PROMPT: Below is a listing; transcribe it exactly but without any images.
○ ○ ○ ○ ○ ○ ○
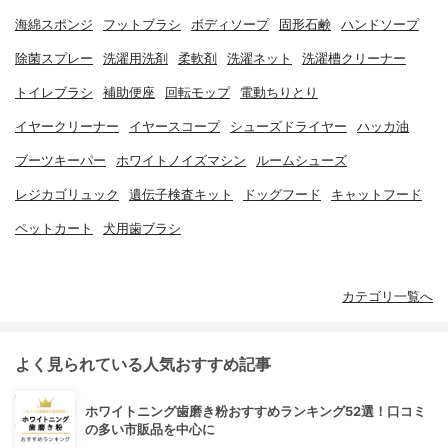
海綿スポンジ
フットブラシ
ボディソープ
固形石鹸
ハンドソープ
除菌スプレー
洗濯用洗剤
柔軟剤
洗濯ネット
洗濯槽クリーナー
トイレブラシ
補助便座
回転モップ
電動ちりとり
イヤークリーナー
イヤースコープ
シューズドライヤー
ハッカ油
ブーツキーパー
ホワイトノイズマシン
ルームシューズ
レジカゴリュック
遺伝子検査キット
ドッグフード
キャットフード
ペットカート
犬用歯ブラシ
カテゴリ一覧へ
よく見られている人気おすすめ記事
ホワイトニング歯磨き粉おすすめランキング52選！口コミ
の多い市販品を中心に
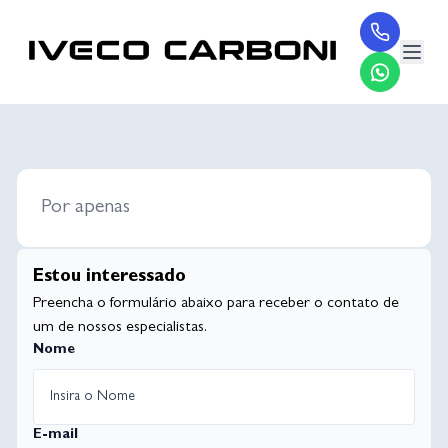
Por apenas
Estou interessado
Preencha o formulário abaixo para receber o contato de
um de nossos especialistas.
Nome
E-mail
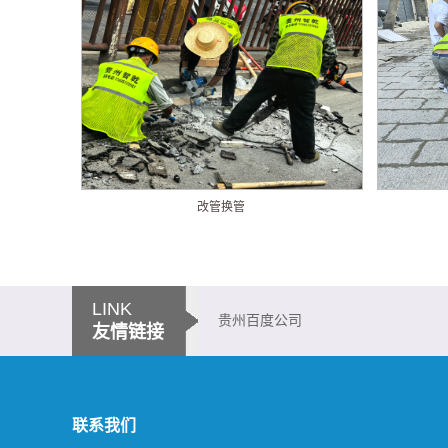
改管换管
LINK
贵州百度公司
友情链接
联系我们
○ ○ ○ ○ ○ ○ ○
EXPECTED OUTPUT:
海綿スポンジ
フットブラシ
ボディソープ
固形石鹸
ハンドソープ
除菌スプレー
洗濯用洗剤
柔軟剤
洗濯ネット
洗濯槽クリーナー
トイレブラシ
補助便座
回転モップ
電動ちりとり
イヤークリーナー
イヤースコープ
シューズドライヤー
ハッカ油
ブーツキーパー
ホワイトノイズマシン
ルームシューズ
レジカゴリュック
遺伝子検査キット
ドッグフード
キャットフード
ペットカート
犬用歯ブラシ
カテゴリ一覧へ
よく見られている人気おすすめ記事
ホワイトニング歯磨き粉おすすめランキング52選！口コミ
の多い市販品を中心に
Por apenas
Estou interessado
Preencha o formulário abaixo para receber o contato de
um de nossos especialistas.
Nome
E-mail
改管换管
LINK
贵州百度公司
友情链接
联系我们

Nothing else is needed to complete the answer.